E’ evidente ad occhio nudo che l’analisi, pur sommaria della struttura della retribuzione tanto della dirigenza che del comparto, ci dice che a parte i pesci di grossa taglia che non ci sono, abbiamo a che fare con l’esatto opposto di quello che oggi per tante ragioni, sarebbe meglio che fosse:
• oggi mentre sarebbe auspicabile per il bene di tutti (sistema, malati, operatori) che la retribuzione in sanità fosse strutturata in base ai valori dell’opera, quindi ai suoi risultati pragmatici,
• di fatto la retribuzione resta strutturata da mezzo secolo in base alla descrizione giuridica dell’operatore cioè è paradossalmente una funzione invariante nei confronti del lavoro,
• hai voglia a citare l’ontologia tomista, la realtà non è operator sequitor opus, ma l’esatto contrario.
 
Retribuire o risarcire e rimborsare?
La retribuzione in sanità obbedisce ancora dopo mezzo secolo al principio semplice dell'ascription non sa neanche cosa sia l’altro principio, quello che ormai da anni si sta affermando nel mondo del lavoro che è quello dell'achievement.
 
In sanità la retribuzione non è “guadagnata” in senso meritocratico e pragmatico ma è “acquisita” in senso giuridico cioè è dovuta perché c’è una categoria una qualifica una mansione.
 
Vorrei invitarvi a riflettere sul fatto che le due principali componenti della retribuzione in sanità, alla fine sono:
• il trattamento tabellare
• le indennità
 
Ma il loro senso logico di fondo è del tutto identico: entrambi spettano a un medico perché è semplicemente un medico, non conta se il medico è un padre eterno o una supercazzola, tanto il primo che il secondo sono giuridicamente uguali.
 
Quando penso alle tante indennità (i pesciolini) che sono previste nei contratti mi viene in mente Keynes quando nella sua “Teoria generale dell’occupazione, dell’interesse e della moneta” parla di “penosità” e di “pena” di lavorare.
 
Convenienza e giustizia
Pongo semplicemente due domande che riguardano la convenienza e la giustizia:
• è più conveniente per tutti, retribuire i lavoratori per quello che sono o per quello che fanno?

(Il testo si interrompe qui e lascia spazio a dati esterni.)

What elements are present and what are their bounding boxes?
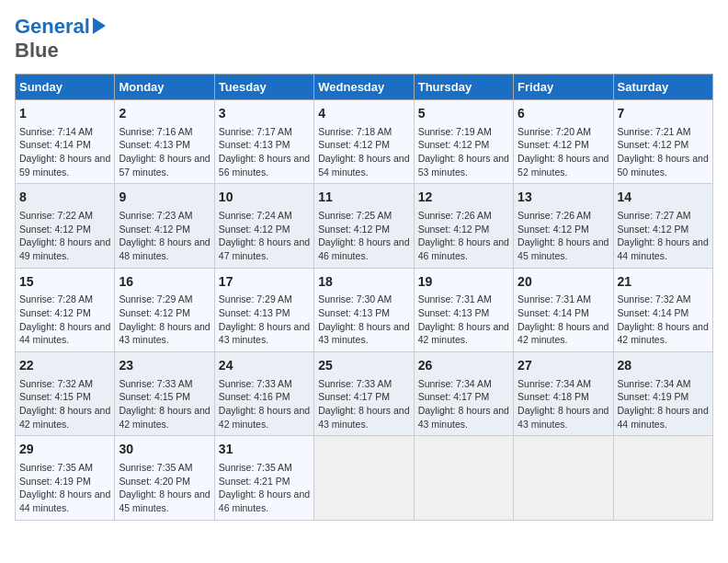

• è più giusto retribuire chi lavora come se i lavoratori fossero tutti giuridicamente uguali o è più giusto retribuirli in base ai loro meriti, alla loro opera, e quindi ai valori che producono quindi apprezzando le differenze che esistono nelle prassi?
 
Vorrei far notare subito che la questione della “convenienza” e quella della “giustizia” oggi più che mai sono strettamente interdipendenti.
 
Oggi troverei davvero difficile definire:
• una giustizia retributiva a dispetto della convenienza sociale,
• una convenienza retributiva a dispetto di una giustizia sociale.
 
Rispunta questo rompiscatole del mutual benefit.
 
Conclusione
La riforma del lavoro non serve solo a guadagnare di più e a lavorare meglio ma può aiutare il mezzo pescatore, a diventare un provetto pescatore quello che con le reti giuste potrebbe addirittura stupirci con una pesca miracolosa.
.
 
Allora Simon Pietro salì nella barca e trasse a terra la rete piena di centocinquantatre grossi pesci. E benché fossero tanti, la rete non si spezzò”. (Dal Vangelo secondo Giovanni Gv 21.1-19).